[Insight-developers] Bug in BSplineInterpolateImageFunction ?
M.Staring at lumc.nl
M.Staring at lumc.nl
Wed Jan 25 12:08:37 EST 2012
Hi developers,
We recently switched elastix to ITK 4.0.0 and noticed some changed results. One of them we tracked down to the BSplineInterpolateImageFunction.

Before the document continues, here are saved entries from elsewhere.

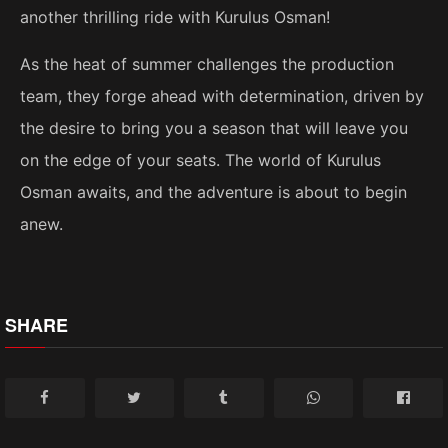
another thrilling ride with Kurulus Osman!
As the heat of summer challenges the production
team, they forge ahead with determination, driven by
the desire to bring you a season that will leave you
on the edge of your seats. The world of Kurulus
Osman awaits, and the adventure is about to begin
anew.
SHARE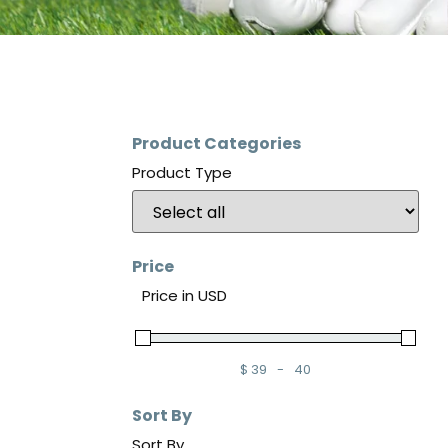
Product Categories
Product Type
Price
Price in USD
$
39
-
40
Minimum Price
Maximum Price
Sort By
Sort By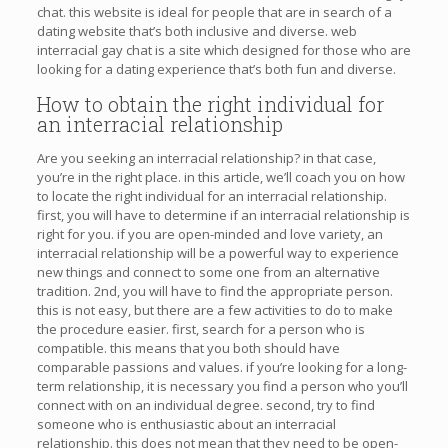
chat. this website is ideal for people that are in search of a
dating website that’s both inclusive and diverse. web
interracial gay chat is a site which designed for those who are
looking for a dating experience that’s both fun and diverse.
How to obtain the right individual for
an interracial relationship
Are you seeking an interracial relationship? in that case,
you’re in the right place. in this article, we’ll coach you on how
to locate the right individual for an interracial relationship.
first, you will have to determine if an interracial relationship is
right for you. if you are open-minded and love variety, an
interracial relationship will be a powerful way to experience
new things and connect to some one from an alternative
tradition. 2nd, you will have to find the appropriate person.
this is not easy, but there are a few activities to do to make
the procedure easier. first, search for a person who is
compatible. this means that you both should have
comparable passions and values. if you’re looking for a long-
term relationship, it is necessary you find a person who you’ll
connect with on an individual degree. second, try to find
someone who is enthusiastic about an interracial
relationship. this does not mean that they need to be open-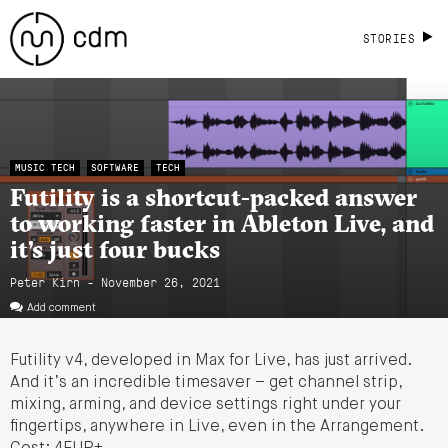
STORIES
MUSIC TECH
SOFTWARE
TECH
Futility is a shortcut-packed answer
to working faster in Ableton Live, and
it’s just four bucks
Peter Kirn - November 26, 2021
Add comment
Futility v4, developed in Max for Live, has just arrived.
And it’s an incredible timesaver – get channel strip,
mixing, arming, and device settings right under your
fingertips, anywhere in Live, even in the Arrangement.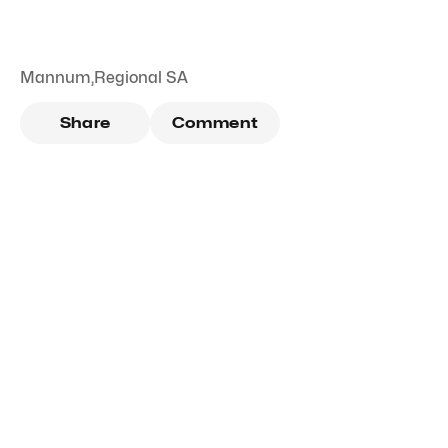
Mannum
,
Regional SA
Share
Comment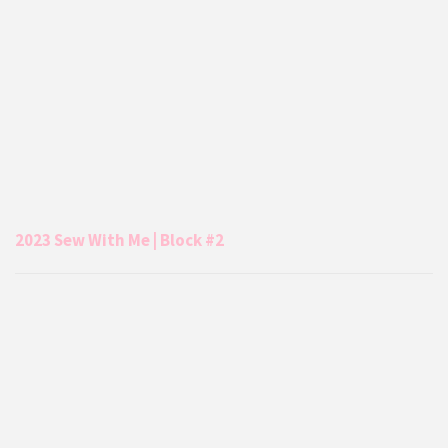
2023 Sew With Me | Block #2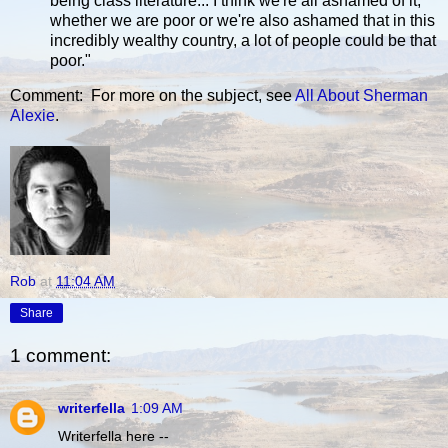
being class literature... I think we're all ashamed of it,
whether we are poor or we're also ashamed that in this
incredibly wealthy country, a lot of people could be that
poor."
Comment: For more on the subject, see
All About Sherman
Alexie
.
Rob
at
11:04 AM
Share
1 comment:
writerfella
1:09 AM
Writerfella here --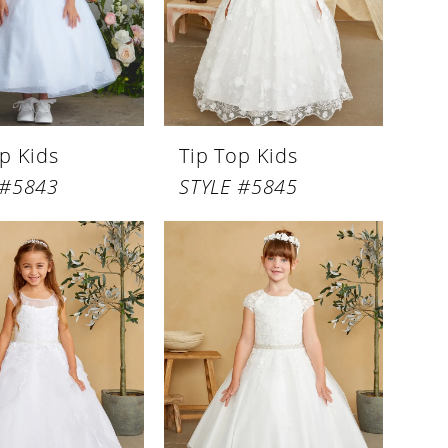
p Kids
Tip Top Kids
 #5843
STYLE #5845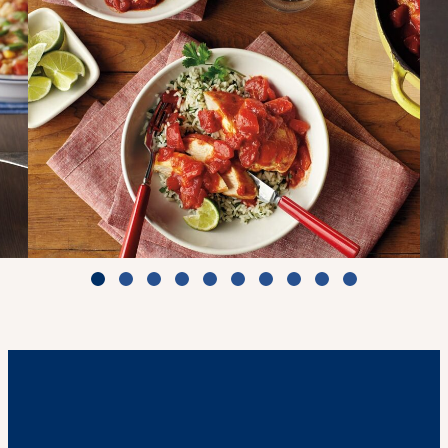
Zesty Tomato Lime Chicken & Rice
Cook Time: 25 min.
View Recipe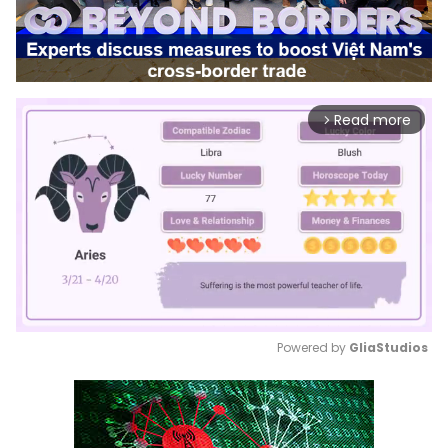
Read more
arrow_forward_ios
Powered by 
GliaStudios
Mute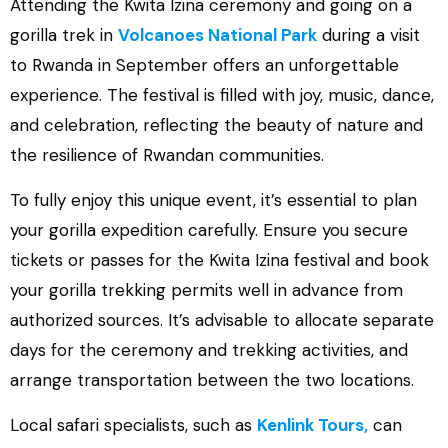
Attending the Kwita Izina ceremony and going on a
gorilla trek in
Volcanoes National Park
during a visit
to Rwanda in September offers an unforgettable
experience. The festival is filled with joy, music, dance,
and celebration, reflecting the beauty of nature and
the resilience of Rwandan communities.
To fully enjoy this unique event, it’s essential to plan
your gorilla expedition carefully. Ensure you secure
tickets or passes for the Kwita Izina festival and book
your gorilla trekking permits well in advance from
authorized sources. It’s advisable to allocate separate
days for the ceremony and trekking activities, and
arrange transportation between the two locations.
Local safari specialists, such as
Kenlink Tours,
can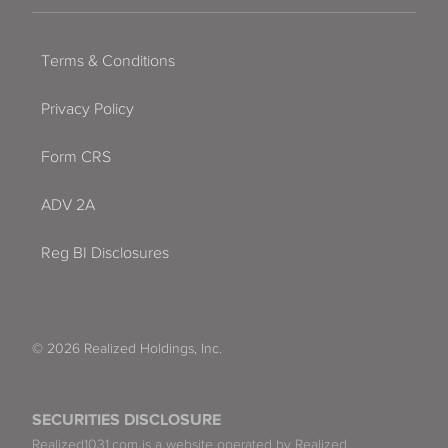
Terms & Conditions
Privacy Policy
Form CRS
ADV 2A
Reg BI Disclosures
© 2026 Realized Holdings, Inc.
SECURITIES DISCLOSURE
Realized1031.com is a website operated by Realized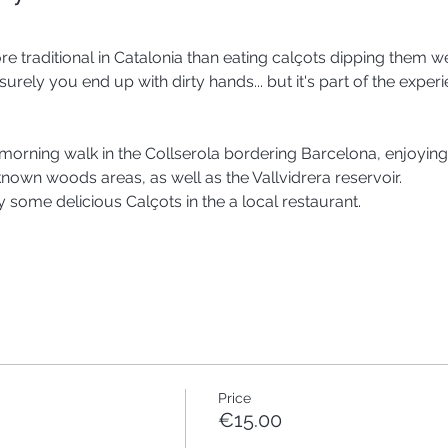
e traditional in Catalonia than eating calçots dipping them w
urely you end up with dirty hands... but it's part of the experie
 morning walk in the Collserola bordering Barcelona, enjoying
nown woods areas, as well as the Vallvidrera reservoir. 
joy some delicious Calçots in the a local restaurant. 
Price
€15.00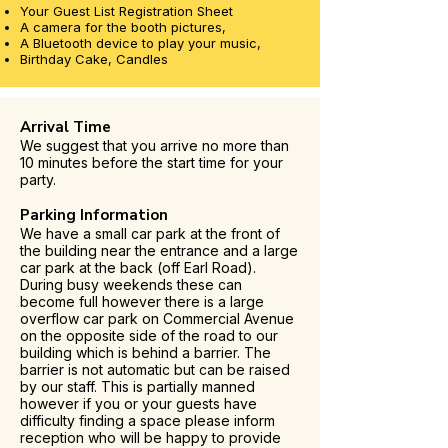
Your Guest List Registration Sheet
A camera for the booth pictures,
A Bluetooth device to play your music,
Birthday Cake, Candles
Arrival Time
We suggest that you arrive no more than
10 minutes before the start time for your
party.
Parking Information
We have a small car park at the front of
the building near the entrance and a large
car park at the back (off Earl Road).
During busy weekends these can
become full however there is a large
overflow car park on Commercial Avenue
on the opposite side of the road to our
building which is behind a barrier. The
barrier is not automatic but can be raised
by our staff. This is partially manned
however if you or your guests have
difficulty finding a space please inform
reception who will be happy to provide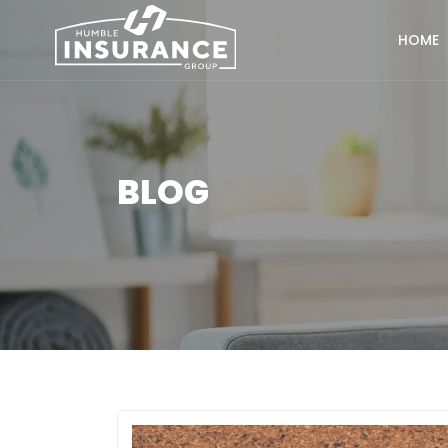
HOME
BLOG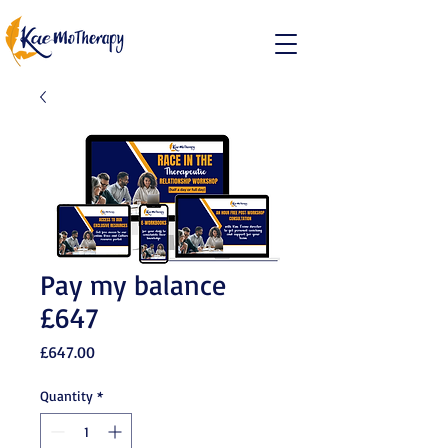
Pay my balance
£647
Price
£647.00
Quantity
*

This class was changed in ITK4 to the OptBSplineInterpolateImageFunction that was in ITK3/Review. One of the changes is to the function DetermineRegionOfSupport.
In ITK3 it reads:
for (unsigned int n = 0; n< ImageDimension; n++)
{
if (splineOrder & 1) // Use this index calculation for odd splineOrder
{
indx = (long)vcl_floor((float)x[n]) - splineOrder / 2; <---
... etc ...
But in ITK4 the arrowed line (<---) reads:
indx = (long)x[n];
if ( indx < 0 && (double)indx != (double)x[n] )
{
indx--;
}
indx -= splineOrder / 2;
The behaviour is different for negative values of the continuous index x.
For example we have splineOrder = 1, x[n] = -0.3.
In ITK3:
indx = floor(-0.3) - 1/2 = -1 - 0 = -1
In ITK4:
indx = long(-0.3) = 0
if ( 0 < 0 && ...) indx--; // this does not happen since 0 !< 0
indx -= 0, so indx = 0 instead of -1
So, there is a difference between ITK3 and ITK4 and we believe ITK3 was the correct one. For x=-0.3 the left index should be -1, finally resulting in the support [-1 0] for the first order spline around the point -0.3. Do you agree with this?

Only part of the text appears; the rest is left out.